To: Rusty Johnson who wrote (1528)5/10/1999 10:19:00 PM
From: Rusty Johnson  Read Replies (1) | Respond to of 2615
 
Linux's Threat to Microsoft

Red Herring magazine

Jason Pontin's changing his tune (slightly).

From the editor ...

Microsoft's challenge has been to reproduce the strange ecology of Windows on the Internet. For while most desktop and server systems in local area networks (LANs) once used Microsoft Windows, and therefore all software developers wrote for Windows, on the Internet most servers are not Windows, most desktops are non-proprietary browsers, and developers write software that can easily find a home on any host. In order to turn the Internet into one great Microsoft LAN, the company requires a share of the Internet server market similar to its share of LAN servers. Then Internet developers would write server applications that ran only on Windows, and Web developers would design sites that took advantage of specific features in Windows.

But the success of Linux means that this will probably never happen. In Linux, the Internet has found an OS commensurate with its needs. Like Unix, on which it is based, and unlike Windows, Linux is, in the jargon of the industry, scalable and robust. It offers the benefits of open-source development: the nearly continuous improvement of a program by its most enthusiastic users. People want to use it. Together with Unix OSs, Linux means that Windows' share of the server market will never be overwhelming, and developers will write Internet applications, not Windows applications.

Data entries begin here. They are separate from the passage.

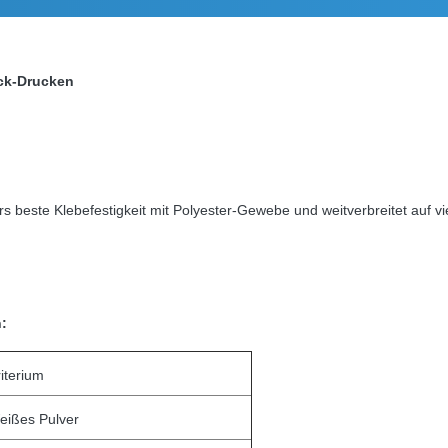
uck-Drucken
 beste Klebefestigkeit mit Polyester-Gewebe und weitverbreitet auf v
:
iterium
eißes Pulver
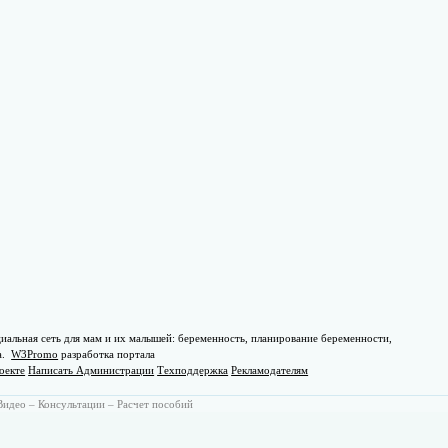
иальная сеть для мам и их малышей: беременность, планирование беременности,
а.
W3Promo
разработка портала
оекте
Написать Администрации
Техподдержка
Рекламодателям
Видео
–
Консультации
–
Расчет пособий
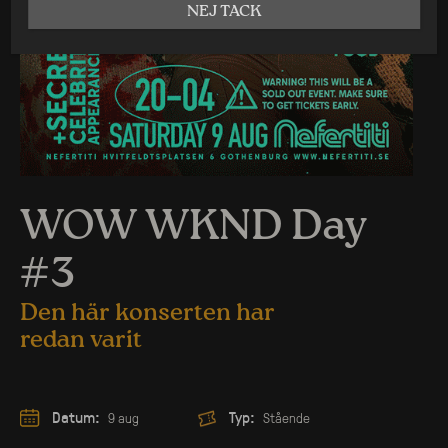
NEJ TACK
WOW WKND Day
#3
Den här konserten har
redan varit
Datum:
Typ:
9 aug
Stående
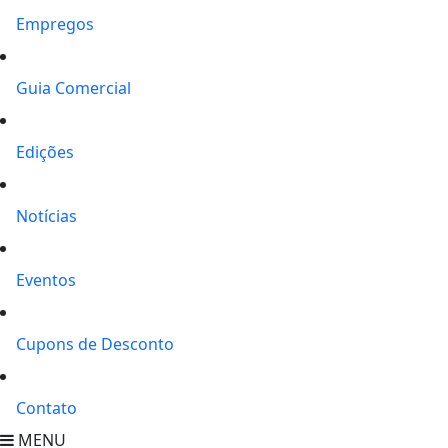
Empregos
Guia Comercial
Edições
Notícias
Eventos
Cupons de Desconto
Contato
MENU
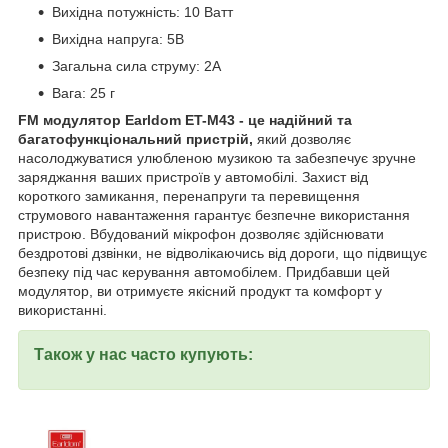
Вихідна потужність: 10 Ватт
Вихідна напруга: 5В
Загальна сила струму: 2А
Вага: 25 г
FM модулятор Earldom ET-M43 - це надійний та
багатофункціональний пристрій,
який дозволяє
насолоджуватися улюбленою музикою та забезпечує зручне
заряджання ваших пристроїв у автомобілі. Захист від
короткого замикання, перенапруги та перевищення
струмового навантаження гарантує безпечне використання
пристрою. Вбудований мікрофон дозволяє здійснювати
бездротові дзвінки, не відволікаючись від дороги, що підвищує
безпеку під час керування автомобілем. Придбавши цей
модулятор, ви отримуєте якісний продукт та комфорт у
використанні.
Також у нас часто купують:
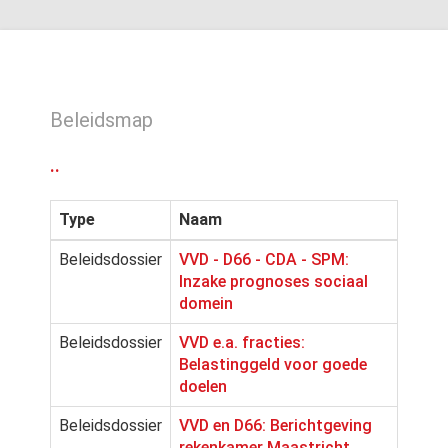
Beleidsmap
..
Type
Naam
Beleidsdossier
VVD - D66 - CDA - SPM:
Inzake prognoses sociaal
domein
Beleidsdossier
VVD e.a. fracties:
Belastinggeld voor goede
doelen
Beleidsdossier
VVD en D66: Berichtgeving
rekenkamer Maastricht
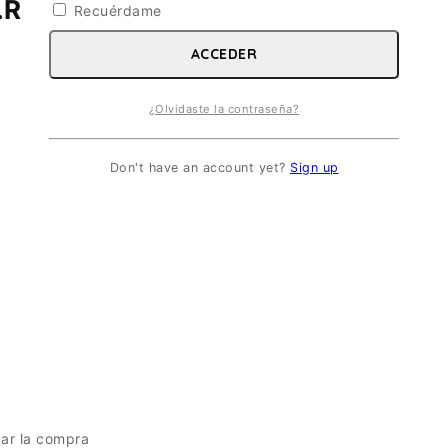
.E. ESC 1/76
Recuérdame
ACCEDER
¿Olvidaste la contraseña?
Don't have an account yet?
Sign up
zar la compra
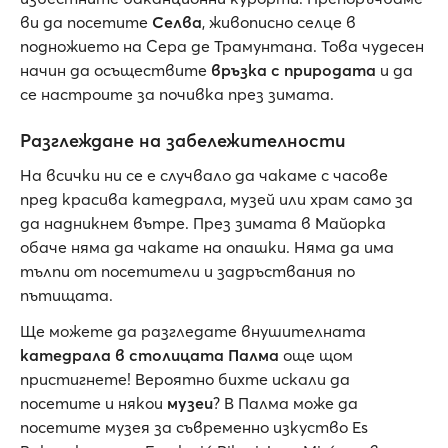
ви да посетите
Селва
, живописно селце в
подножието на Сера де Трамунтана. Това чудесен
начин да осъществите
връзка с природата
и да
се настроите за почивка през зимата.
Разглеждане на забележителности
На всички ни се е случвало да чакаме с часове
пред красива катедрала, музей или храм само за
да надникнем вътре. През зимата в Майорка
обаче няма да чакате на опашки. Няма да има
тълпи от посетители и задръствания по
пътищата.
Ще можете да разгледате внушителната
катедрала в столицата Палма
още щом
пристигнете! Вероятно бихте искали да
посетите и някои
музеи
? В Палма може да
посетите музея за съвременно изкуство Es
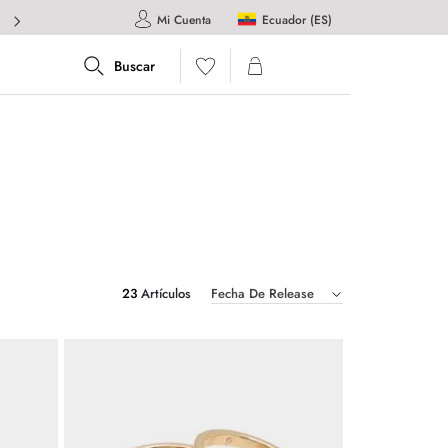
Ecuador (ES)
Mi Cuenta
23
Fecha De Release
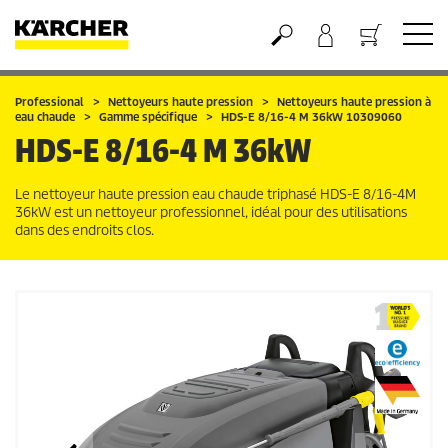
Panier
Professional
Nettoyeurs haute pression
Nettoyeurs haute pression à
eau chaude
Gamme spécifique
HDS-E 8/16-4 M 36kW 10309060
HDS-E 8/16-4 M 36kW
Le nettoyeur haute pression eau chaude triphasé HDS-E 8/16-4M
36kW est un nettoyeur professionnel, idéal pour des utilisations
dans des endroits clos.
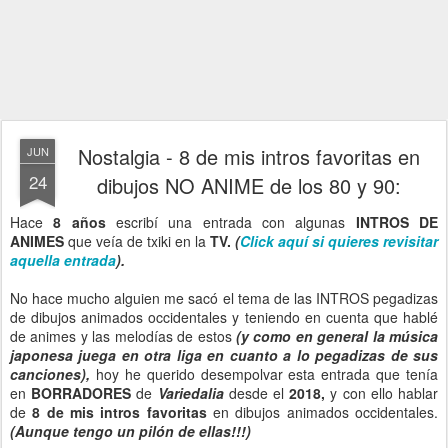
Nostalgia - 8 de mis intros favoritas en
JUN
24
dibujos NO ANIME de los 80 y 90:
Hace
8 años
escribí una entrada con algunas
INTROS DE
ANIMES
que veía de txiki en la
TV.
(
Click aquí si quieres revisitar
aquella entrada
).
No hace mucho alguien me sacó el tema de las INTROS pegadizas
de dibujos animados occidentales y teniendo en cuenta que hablé
de animes y las melodías de estos
(y como en general la música
japonesa juega en otra liga en cuanto a lo pegadizas de sus
canciones),
hoy he querido desempolvar esta entrada que tenía
en
BORRADORES
de
Variedalia
desde el
2018,
y con ello hablar
de
8 de mis intros favoritas
en dibujos animados occidentales.
(Aunque tengo un pilón de ellas!!!)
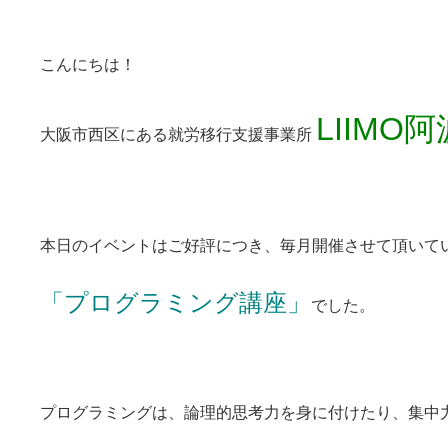
こんにちは！
LIIMO
大阪市西区にある就労移行支援事業所
本日のイベントはご好評につき、毎月開催させて頂いて
「プログラミング講座」
でした。
プログラミングは、論理的思考力を身に付けたり、集中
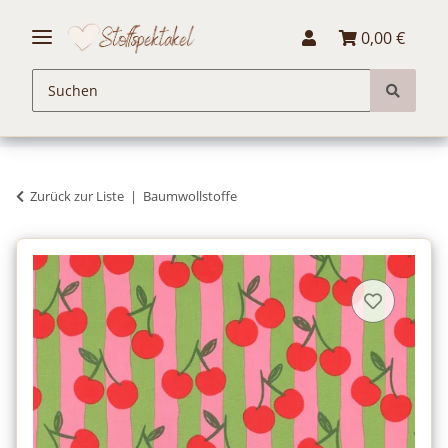
0,00 €
Zurück zur Liste
Baumwollstoffe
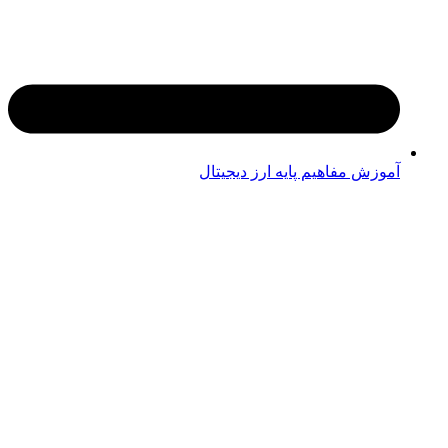
آموزش مفاهیم پایه ارز دیجیتال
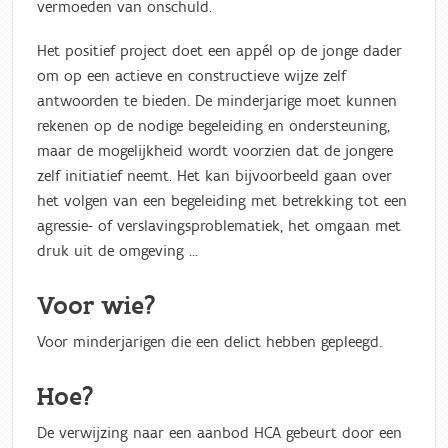
vermoeden van onschuld.
Het positief project doet een appél op de jonge dader
om op een actieve en constructieve wijze zelf
antwoorden te bieden. De minderjarige moet kunnen
rekenen op de nodige begeleiding en ondersteuning,
maar de mogelijkheid wordt voorzien dat de jongere
zelf initiatief neemt. Het kan bijvoorbeeld gaan over
het volgen van een begeleiding met betrekking tot een
agressie- of verslavingsproblematiek, het omgaan met
druk uit de omgeving ...
Voor wie?
Voor minderjarigen die een delict hebben gepleegd.
Hoe?
De verwijzing naar een aanbod HCA gebeurt door een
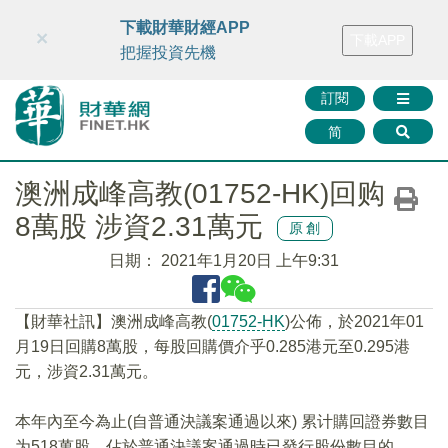
財華智庫網
FINTV
FINMETA
財華證券
媒體矩陣
下載財華財經APP
×
下載APP
智庫沙龍
聯絡我們
把握投資先機
訂閱
简
澳洲成峰高教(01752-HK)回购
8萬股 涉資2.31萬元
原創
日期：
2021年1月20日 上午9:31
【財華社訊】澳洲成峰高教(
01752-HK
)公佈，於2021年01
月19日回購8萬股，每股回購價介乎0.285港元至0.295港
元，涉資2.31萬元。
本年內至今為止(自普通決議案通過以來) 累计購回證券數目
为518萬股，佔於普通決議案通過時已發行股份數目的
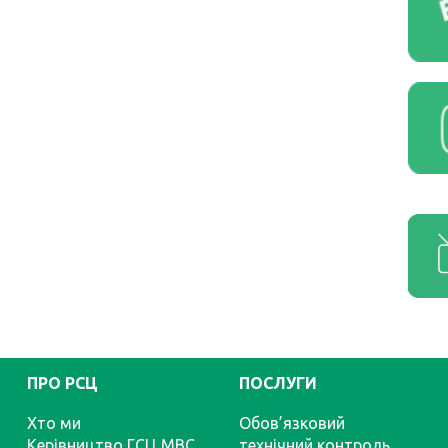
ПРО РСЦ
ПОСЛУГИ
Хто ми
Обов’язковий
Керівництво ГСЦ МВС
технічний контроль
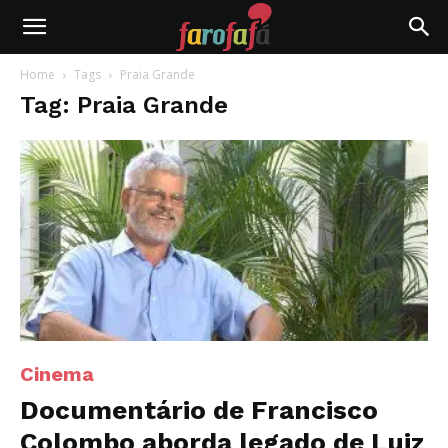
Farofafá
Home
Tags
Praia Grande
Tag: Praia Grande
Cinema
Documentário de Francisco
Colombo aborda legado de Luiz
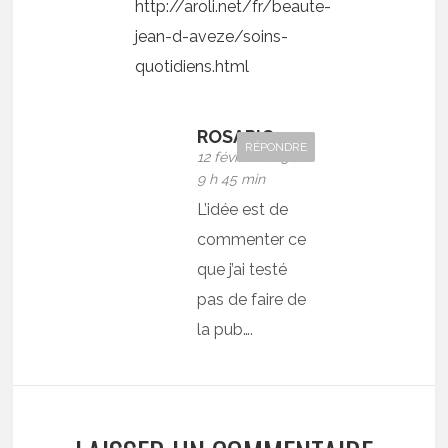
http://aroli.net/fr/beaute-
jean-d-aveze/soins-
quotidiens.html
ROSARIO42
RÉPONDRE
12 février 2013 at
9 h 45 min
L’idée est de
commenter ce
que j’ai testé
pas de faire de
la pub….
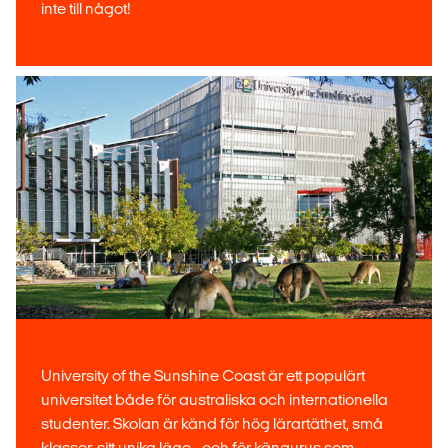
inte till något!
University of the Sunshine Coast är ett populärt
universitet både för australiska och internationella
studenter. Skolan är känd för hög lärartäthet, små
klasser, sitt unika läge - och för kängurus som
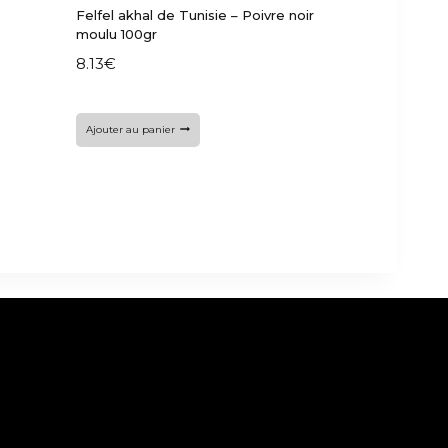
Felfel akhal de Tunisie – Poivre noir
moulu 100gr
8.13
€
Ajouter au panier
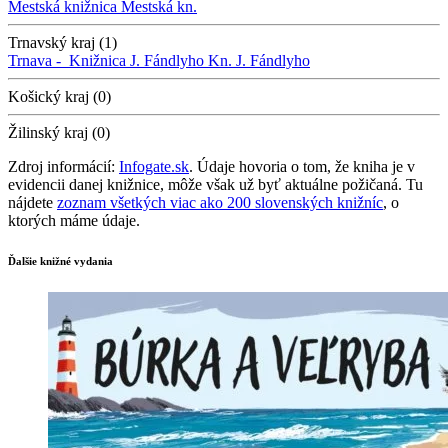
Mestská knižnica
Mestská kn.
Trnavský kraj (1)
Trnava -
Knižnica J. Fándlyho
Kn. J. Fándlyho
Košický kraj (0)
Žilinský kraj (0)
Zdroj informácií:
Infogate.sk
. Údaje hovoria o tom, že kniha je v
evidencii danej knižnice, môže však už byť aktuálne požičaná. Tu
nájdete
zoznam všetkých viac ako 200 slovenských knižníc
, o
ktorých máme údaje.
Ďalšie knižné vydania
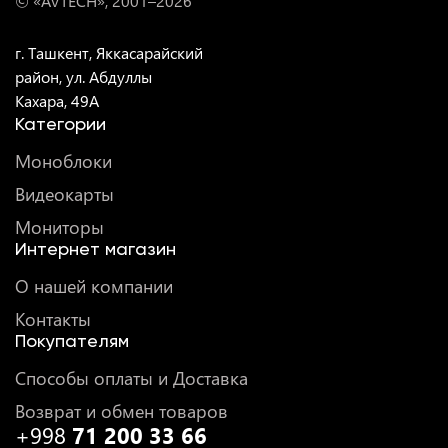
© «AVTECH», 2001–
2026
г. Ташкент, Яккасарайский
район, ул. Абдуллы
Кахара, 49A
Категории
Моноблоки
Видеокарты
Мониторы
Интернет магазин
О нашей компании
Контакты
Покупателям
Способы оплаты и Доставка
Возврат и обмен товаров
+998
71 200 33 66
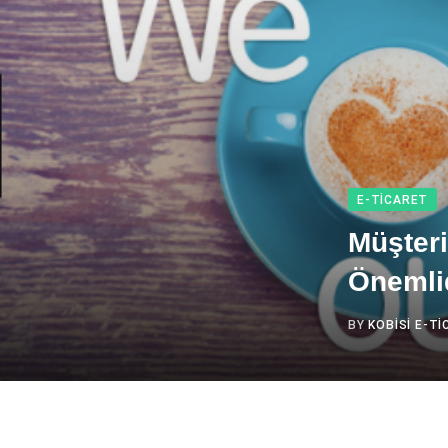
E-TICARET
Müşteri
Önemli
BY
KOBISI E-T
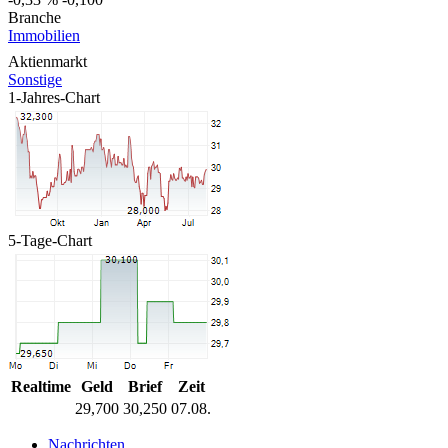
Branche
Immobilien
Aktienmarkt
Sonstige
1-Jahres-Chart
5-Tage-Chart
Realtime
Geld
Brief
Zeit
29,700
30,250
07.08.
Nachrichten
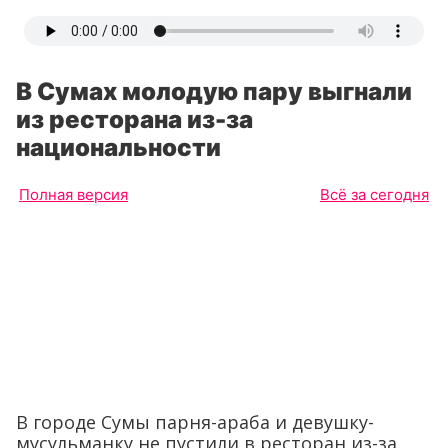
В Сумах молодую пару выгнали
из ресторана из-за
национальности
Полная версия
Всё за сегодня
В городе Сумы парня-араба и девушку-
мусульманку не пустили в ресторан из-за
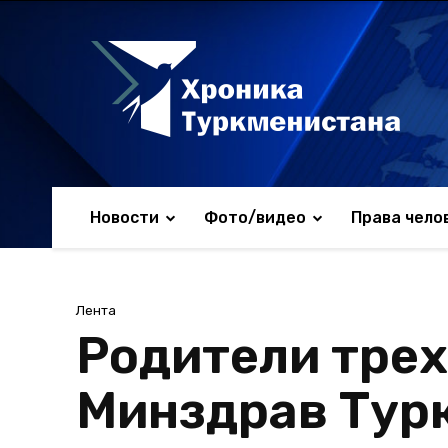
Новости
Фото/видео
Права чело
Лента
Родители трех
Минздрав Тур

The world will be very different. Microsoft will remain among the largest software vendors, but it will no longer be a company with special, impregnable advantages and a guaranteed income from the sale of Windows and Windows software.

To argue that Microsoft is in trouble may seem perverse. At $429 billion, it is the best-capitalized company in the world (Nasdaq:MSFT). But often, empires are in decline when to contemporaries they seem strongest.

Whether Red Hat can make money is a subject for another column.


Jason's apparently been reading our thread. He's learning.